The problems Angel studies require medical knowledge, engineering as well as mathematics and statistics.  These complex problems are best addressed by collaboration between experts in these areas.  In those teams, Angel plays the role of theoretician, even though in his mathematics department he is considered very applied.  His research has received funding from the American Lung Association, GE Healthcare and the National Institutes of Health (NIH).

Angel feels that the best path for learning is through enjoyment. He has fun learning and teaching math.  He wants students to have fun learning math too.  He believes everyone can do math and as teachers it is our job to help them find a way to do it.  Helping students to connect with mathematics in a way that resonates with them is one of his goals in teaching.  He wants students to learn how to learn and apply concepts that matter to them.  Along with the specific content, he wants students to approach new problems in ways that reflect creativity and productive persistence.
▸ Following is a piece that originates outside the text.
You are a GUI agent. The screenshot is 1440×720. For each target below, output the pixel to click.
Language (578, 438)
In many of his classes, students work on projects exploring something which interests them.  These projects reverse the roles of students and teachers because students teach the class new applications of the material.  Students have done projects on whether chocolate lovers are more likely to vote democrat or republican, how to predict the future value of a stock and how to rank NBA teams.  These projects were done at levels from first year undergraduate students to graduate students.  Angel loves learning from his students.
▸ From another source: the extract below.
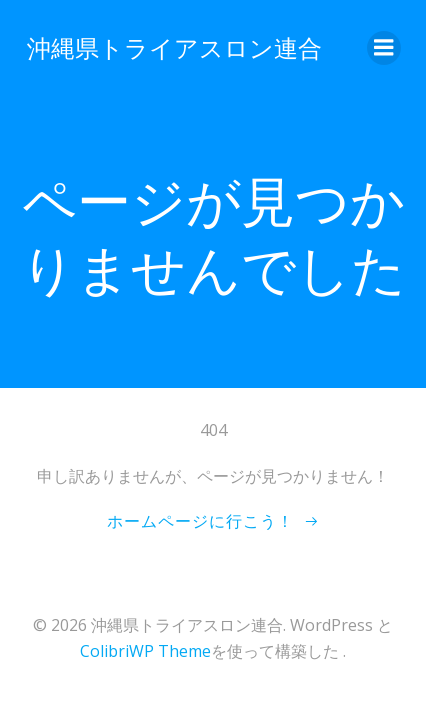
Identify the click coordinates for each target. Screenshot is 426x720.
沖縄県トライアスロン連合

Angel tries to make his lectures an active conversation with the students as they explore the material together.  When students ask a question to which he don’t know the answer, he assigns himself “professor homework” and will present the answer in a future class.  He wants them to know that he is learning too.  At the heart of his teaching philosophy is creating a space for students to actively engage with the material and feel safe asking questions.  He encourages students to tackle the difficult problems and see them as opportunities for growth rather than obstacle to overcome.

As a student and faculty member, Angel has been fortunate to have wonderful mentors who have become his friends.  He strives to be that type of mentor to his students and younger faculty.  A major emphasis of his mentoring has been in research with students.  To date, he has mentored five master’s students and seventeen undergraduate students in research projects leading to presentations and publications but more importantly to having students tackle challenging open questions for months leading to results which are new.  In a research project with students, the new mathematics is not the only product, the student growth is an important outcome.

Through his involvement in mentoring student research he became a member of the MAA Subcommittee of Research by Undergraduates and received a grant from the Center for Undergraduate Research (CURM).  Because of his specific interest in supporting underrepresented students in mathematics to attend graduate school, he is a mentor for the Math Alliance and was the Principal Investigator of an NSF grant supporting underrepresented student preparation for graduate school.

Another major area of service for Angel is supporting mathematics in developing countries.  Being from Honduras, he is aware that there is much talent around the world which is not developed because of lack of access to resources.  Angel has been a volunteer lecturer in Cambodia for the International Mathematical Union (IMU), was the co-author of a report on the state of mathematics in Latin America from the IMU, served on the Commission for Developing Countries of the IMU and is currently the secretary for GRAID, a program providing research assistantships to students in the poorest countries.

Hispanic Heritage Month is a time to remember that mathematics is a community effort where contributions are made by many people at many levels.  It is important to recognize and encourage the mathematics being done by the Hispanic and Latinx members to make mathematics a more inclusive community.